You're one of the rare people who gets this. It's amazing how many people talk about Tesla's dream of wireless power distribution, who don't seem to realize he was trying to send it through the ground.
originally posted by: Phage
a reply to: vonclod
He thought he was transmitting electricity through the ground for his primary notion.
I have no idea what Tesla'a mechanism was going to be.
originally posted by: Grenade
a reply to: vonclod
I think the OP is referring to a Wardenclyffe tower and wireless transmission of electricity rather than arcing coils.
originally posted by: Phage
a reply to: vonclod
He thought he was transmitting electricity through the ground for his primary notion. He didn't really understand electromagnetic radiation.
I have no idea what Tesla'a mechanism was going to be.
He did speculate about a system which would use balloons to raise antennas to a high enough altitude where the atmosphere would be able to conduct electricity (as I recall he figured 30,000 feet would do it). But that would still have entailed a tremendous loss of power, just as his ground transmission notion did.
None of this has anything to do with "free energy", btw. His systems would have employed metering at the receiver sites.
originally posted by: Phage
a reply to: vonclod
I played around with a little carbon arc rig (carbon rods from D cell batteries) when I was in 6th grade (I think it was). It produced a lot of O3 (love the smell). But it also fried my eyeballs. Woke up in the morning with my eyes feeling like they were full of sand.
Sort of a wonder I didn't burn the house down.
originally posted by: Night Star
Yes It's me Night Star here in the science and technology forum. I'm actually asking a question for Hubby.
He would like to know, that if Tesla was to accomplish his goal of free electricity for the world, would he change the world's atmosphere?
Hubby says he is pretty sure that high voltage electricity makes ozone. Mankind can't breathe ozone, so how would Tesla's coil work?
originally posted by: Night Star
Oh, he wants to know how many tesla coils woud it take to generate enough electricity to cover the world? And...can it supply high voltage enough to supply heavy machinery with thousands of volts? If it's capable to do this, what would it do to the eco system such as birds and small animals as well as people and the atmosphere?
originally posted by: Phage
a reply to: rounda
A Tesla coil does not store energy, kinetic or otherwise.

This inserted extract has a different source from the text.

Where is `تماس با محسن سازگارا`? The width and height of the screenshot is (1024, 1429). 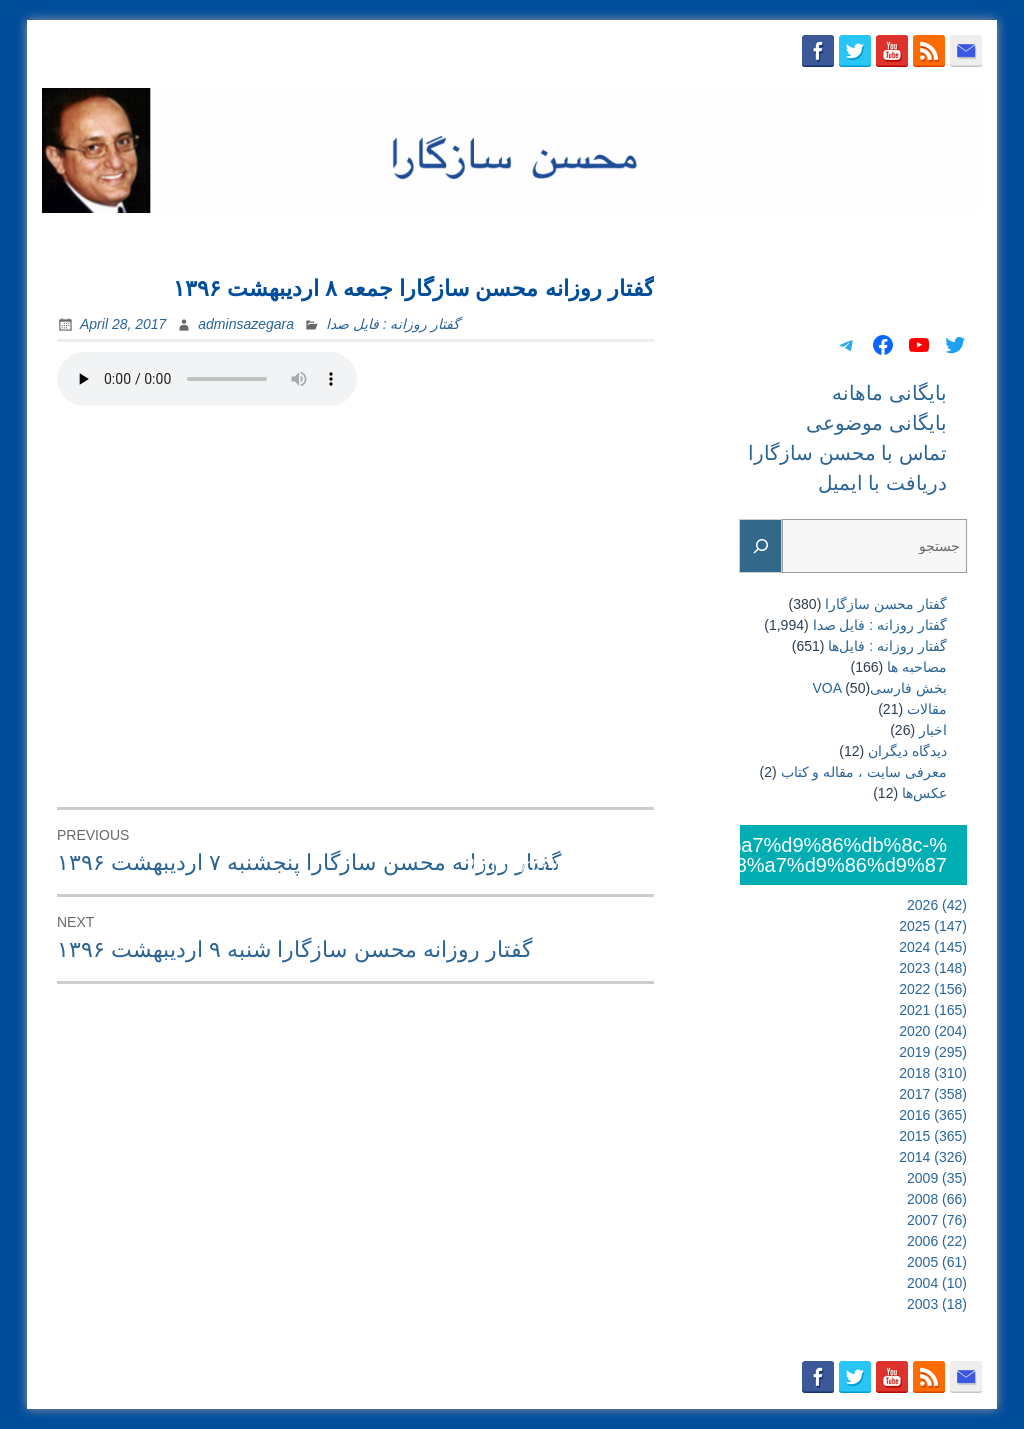 تماس با محسن سازگارا is located at coordinates (779, 237).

It is a high frequency oscillator which transforms low frequency, low voltage, high current electricity (not kinetic energy) to high frequency, low current, high voltage electricity.
Electricity is not the same thing as electromagnetic energy.
That’s what the resonant transformer part of the circuit is for.
originally posted by: Phage
a reply to: rounda
That’s what the resonant transformer part of the circuit is for.
Yes. I know. But it doesn't store anything. Not kinetic energy, not electromagnetic energy.